::: Data for review
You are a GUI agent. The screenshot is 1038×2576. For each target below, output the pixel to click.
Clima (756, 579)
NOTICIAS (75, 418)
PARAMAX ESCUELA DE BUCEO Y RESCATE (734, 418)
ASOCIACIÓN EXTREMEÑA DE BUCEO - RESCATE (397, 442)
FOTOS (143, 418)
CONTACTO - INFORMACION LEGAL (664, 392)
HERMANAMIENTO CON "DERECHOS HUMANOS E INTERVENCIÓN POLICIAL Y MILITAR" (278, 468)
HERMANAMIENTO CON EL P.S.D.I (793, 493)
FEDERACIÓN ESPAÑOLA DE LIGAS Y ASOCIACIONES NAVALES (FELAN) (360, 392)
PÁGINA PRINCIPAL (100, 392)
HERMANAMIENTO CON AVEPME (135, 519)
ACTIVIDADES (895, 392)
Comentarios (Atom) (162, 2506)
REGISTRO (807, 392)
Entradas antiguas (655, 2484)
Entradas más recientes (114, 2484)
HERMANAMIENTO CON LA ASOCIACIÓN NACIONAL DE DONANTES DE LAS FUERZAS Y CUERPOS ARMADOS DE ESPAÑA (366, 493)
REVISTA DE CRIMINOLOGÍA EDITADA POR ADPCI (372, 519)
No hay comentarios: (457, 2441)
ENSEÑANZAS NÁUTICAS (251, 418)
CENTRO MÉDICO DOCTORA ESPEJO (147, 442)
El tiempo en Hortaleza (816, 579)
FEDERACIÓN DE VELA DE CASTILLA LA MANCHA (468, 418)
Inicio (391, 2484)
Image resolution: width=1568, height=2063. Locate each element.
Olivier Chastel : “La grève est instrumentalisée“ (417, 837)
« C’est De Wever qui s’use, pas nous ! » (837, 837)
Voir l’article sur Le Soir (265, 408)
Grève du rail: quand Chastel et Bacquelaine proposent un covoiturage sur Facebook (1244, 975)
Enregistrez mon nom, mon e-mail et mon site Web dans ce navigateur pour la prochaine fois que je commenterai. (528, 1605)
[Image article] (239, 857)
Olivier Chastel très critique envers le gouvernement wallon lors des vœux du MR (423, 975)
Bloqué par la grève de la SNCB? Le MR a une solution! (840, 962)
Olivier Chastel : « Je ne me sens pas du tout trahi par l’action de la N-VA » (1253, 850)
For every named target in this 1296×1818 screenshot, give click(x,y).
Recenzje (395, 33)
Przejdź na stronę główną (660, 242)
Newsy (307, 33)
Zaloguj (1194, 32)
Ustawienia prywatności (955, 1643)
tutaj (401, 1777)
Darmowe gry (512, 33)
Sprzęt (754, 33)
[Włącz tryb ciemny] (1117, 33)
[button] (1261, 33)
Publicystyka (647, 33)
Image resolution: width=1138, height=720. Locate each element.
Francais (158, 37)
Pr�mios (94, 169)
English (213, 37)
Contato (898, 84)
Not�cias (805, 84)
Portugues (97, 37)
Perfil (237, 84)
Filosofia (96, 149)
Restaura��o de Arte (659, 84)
::::::
» Your task
Find the lines in the data that include "RESCATE", then copy each of them.

» Task solution
PARAMAX ESCUELA DE BUCEO Y RESCATE (734, 418)
ASOCIACIÓN EXTREMEÑA DE BUCEO - RESCATE (397, 442)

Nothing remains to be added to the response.